Monday, February 26, 2007

Hawk vs. Squirrel

I've spent the last week doing all sorts of stuff that has shifted my attention away from the blog--some interesting, some less so. But the as-yet-secretly-named second novel has been tugging at me a bit, and for a time it was too impossible to try to do both. The language was too fragile to start working here, too. So I just didn't.

Among those other strange behaviors--not writing, that is--were: digging my van out of the snow piled up around the front end by the city's plows; writing letters to illustrious photographers hoping they'll donate something for the upcoming Circus Amok benefit performance; building a database for VUE, watching those Oscars, and riding the B61 back and forth from Brooklyn to Queens, listening to the polish women talk about whatever it is they talk about after doing their shopping.

At the market on Saturday, a hawk was having face-off with a squirrel--and after a good 15 minutes of everyone staring up at the drama in the trees, fifty or so photographers clammoring up lampposts to get a better shot, and more cell phone cameras pointed at the pair than should be allowed, they simply decided to go their separate ways, and no blood was rendered. Another farmer reminded me that those Discovery Channel nature shows take days to shoot, and include hours and hours and hours of that kind of interaction--nothing. The money shot is harder to come by. So to speak.

1 comment:

SmokyMtnMander said...

I spent almost a year observing a pair of bald eagles and their nest full of two not-so-small babies for the US Fish and Wildlife Service while some construction was occuring along a road in very close proximity to their nest. The idea was to observe stress-related behaviors and, if required, stop any construction activities until whatever it was that was causing the birds to act unusually no longer was bothering them. I spent day after day sitting under a longleaf pine tree in my folder chair with binoculars, a camera, notepad, and cell phone at the ready.

The birds watched the trucks, me, flew around, fed their babies fish, birds, and once...even a very small alligator. I know because I took pictures of the carcass once it was thrown "overvboard". The entire time, jackhammers were hammering, bulldozers were dozering, and trucks of all shapes and sizes were hurdling down this quasi-rural road in Polk County, Florida.
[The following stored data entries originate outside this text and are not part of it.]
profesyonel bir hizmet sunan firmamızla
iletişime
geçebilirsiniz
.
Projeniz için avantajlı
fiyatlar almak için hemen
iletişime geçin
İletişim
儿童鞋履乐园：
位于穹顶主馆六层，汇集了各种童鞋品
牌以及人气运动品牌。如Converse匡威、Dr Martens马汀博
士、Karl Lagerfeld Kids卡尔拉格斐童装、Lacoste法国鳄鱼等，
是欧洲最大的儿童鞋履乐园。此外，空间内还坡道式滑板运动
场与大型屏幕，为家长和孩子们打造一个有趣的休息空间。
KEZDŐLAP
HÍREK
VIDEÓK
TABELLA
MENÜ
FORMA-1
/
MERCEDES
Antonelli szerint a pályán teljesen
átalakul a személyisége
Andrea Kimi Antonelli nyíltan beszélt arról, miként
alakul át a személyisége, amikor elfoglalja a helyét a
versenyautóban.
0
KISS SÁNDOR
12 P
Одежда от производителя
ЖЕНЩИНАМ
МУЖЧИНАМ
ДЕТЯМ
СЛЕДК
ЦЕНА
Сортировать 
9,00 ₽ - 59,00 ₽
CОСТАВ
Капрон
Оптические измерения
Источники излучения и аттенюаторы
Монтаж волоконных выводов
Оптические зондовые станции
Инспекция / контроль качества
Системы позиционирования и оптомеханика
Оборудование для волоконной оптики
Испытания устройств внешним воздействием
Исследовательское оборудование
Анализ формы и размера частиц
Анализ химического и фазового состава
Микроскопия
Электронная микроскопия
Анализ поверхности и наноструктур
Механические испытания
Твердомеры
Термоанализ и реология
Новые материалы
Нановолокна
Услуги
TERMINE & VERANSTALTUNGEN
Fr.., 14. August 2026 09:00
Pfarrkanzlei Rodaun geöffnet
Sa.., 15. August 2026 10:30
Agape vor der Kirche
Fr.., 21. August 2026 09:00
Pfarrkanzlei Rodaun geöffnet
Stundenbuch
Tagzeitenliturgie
Not once did the birds seem to even notice the comotion. They raised two healthy chicks to young eagles (still brown-headed until they reach sexual maturity) that eventually left the nest. Thus, ending my need for being there. I remember thinking....nature will persevere. It will take all things in stride and survive. Even if it means not getting a moments privacy while some guy ogles you all day with his binoculars. Could we say the same thing about ourselves?